> PROBLEM
Beginning with the line that holds "AASTARAAMATUD - SISUREGISTER", copy each line to the end of the records exactly, except the pictures.

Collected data
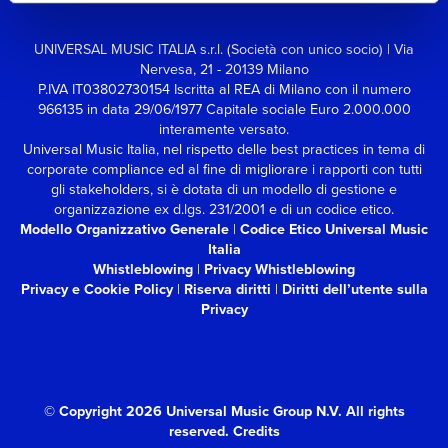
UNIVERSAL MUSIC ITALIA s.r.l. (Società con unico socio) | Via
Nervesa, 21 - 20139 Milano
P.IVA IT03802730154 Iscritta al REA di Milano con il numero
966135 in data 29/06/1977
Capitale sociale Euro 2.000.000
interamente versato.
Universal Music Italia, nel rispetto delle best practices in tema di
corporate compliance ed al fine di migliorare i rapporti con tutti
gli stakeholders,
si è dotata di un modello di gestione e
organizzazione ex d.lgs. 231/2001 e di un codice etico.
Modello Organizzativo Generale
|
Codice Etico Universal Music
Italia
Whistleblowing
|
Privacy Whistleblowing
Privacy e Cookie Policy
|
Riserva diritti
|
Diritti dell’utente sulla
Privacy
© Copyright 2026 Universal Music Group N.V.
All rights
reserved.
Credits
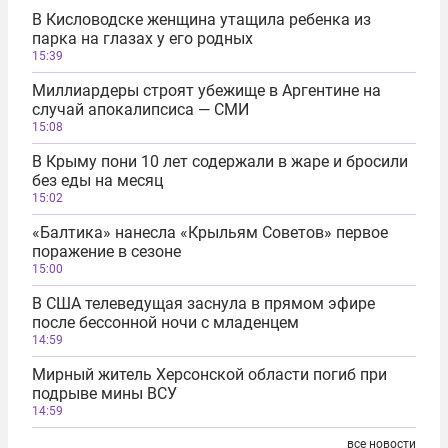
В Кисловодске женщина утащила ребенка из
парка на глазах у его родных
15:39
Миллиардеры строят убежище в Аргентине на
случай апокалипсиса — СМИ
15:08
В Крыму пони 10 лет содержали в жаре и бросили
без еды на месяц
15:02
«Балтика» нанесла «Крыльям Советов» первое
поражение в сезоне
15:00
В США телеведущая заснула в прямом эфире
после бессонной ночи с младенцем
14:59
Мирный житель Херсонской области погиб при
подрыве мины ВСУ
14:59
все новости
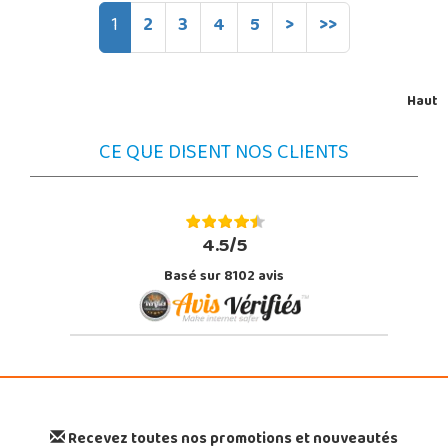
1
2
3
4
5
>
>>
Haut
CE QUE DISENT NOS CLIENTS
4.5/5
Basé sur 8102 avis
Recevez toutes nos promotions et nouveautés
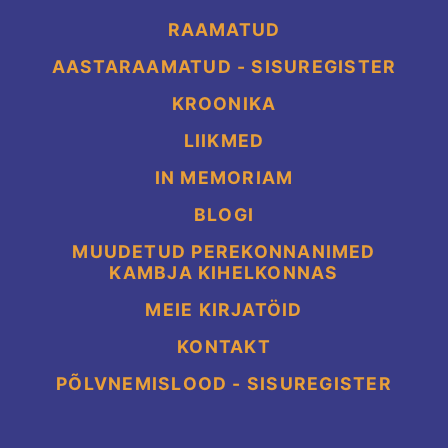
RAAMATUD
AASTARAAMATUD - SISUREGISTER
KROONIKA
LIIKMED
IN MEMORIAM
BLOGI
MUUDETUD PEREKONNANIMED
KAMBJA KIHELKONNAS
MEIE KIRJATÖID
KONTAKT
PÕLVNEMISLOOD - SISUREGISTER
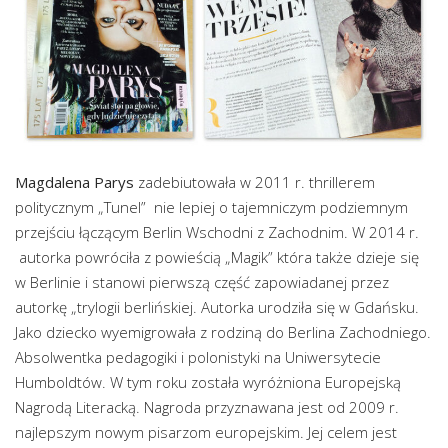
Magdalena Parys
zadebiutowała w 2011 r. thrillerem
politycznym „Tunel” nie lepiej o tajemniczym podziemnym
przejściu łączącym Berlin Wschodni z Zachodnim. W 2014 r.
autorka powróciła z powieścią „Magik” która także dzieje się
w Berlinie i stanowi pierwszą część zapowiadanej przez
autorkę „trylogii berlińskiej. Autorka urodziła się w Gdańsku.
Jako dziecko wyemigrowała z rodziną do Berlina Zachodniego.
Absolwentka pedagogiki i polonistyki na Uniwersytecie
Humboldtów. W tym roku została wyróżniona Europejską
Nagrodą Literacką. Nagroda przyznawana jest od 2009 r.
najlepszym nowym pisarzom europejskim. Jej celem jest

> SOLUTION
AASTARAAMATUD - SISUREGISTER
KROONIKA
LIIKMED
IN MEMORIAM
BLOGI
MUUDETUD PEREKONNANIMED
KAMBJA KIHELKONNAS
MEIE KIRJATÖID
KONTAKT
PÕLVNEMISLOOD - SISUREGISTER
Magdalena Parys
zadebiutowała w 2011 r. thrillerem
politycznym „Tunel” nie lepiej o tajemniczym podziemnym
przejściu łączącym Berlin Wschodni z Zachodnim. W 2014 r.
autorka powróciła z powieścią „Magik” która także dzieje się
w Berlinie i stanowi pierwszą część zapowiadanej przez
autorkę „trylogii berlińskiej. Autorka urodziła się w Gdańsku.
Jako dziecko wyemigrowała z rodziną do Berlina Zachodniego.
Absolwentka pedagogiki i polonistyki na Uniwersytecie
Humboldtów. W tym roku została wyróżniona Europejską
Nagrodą Literacką. Nagroda przyznawana jest od 2009 r.
najlepszym nowym pisarzom europejskim. Jej celem jest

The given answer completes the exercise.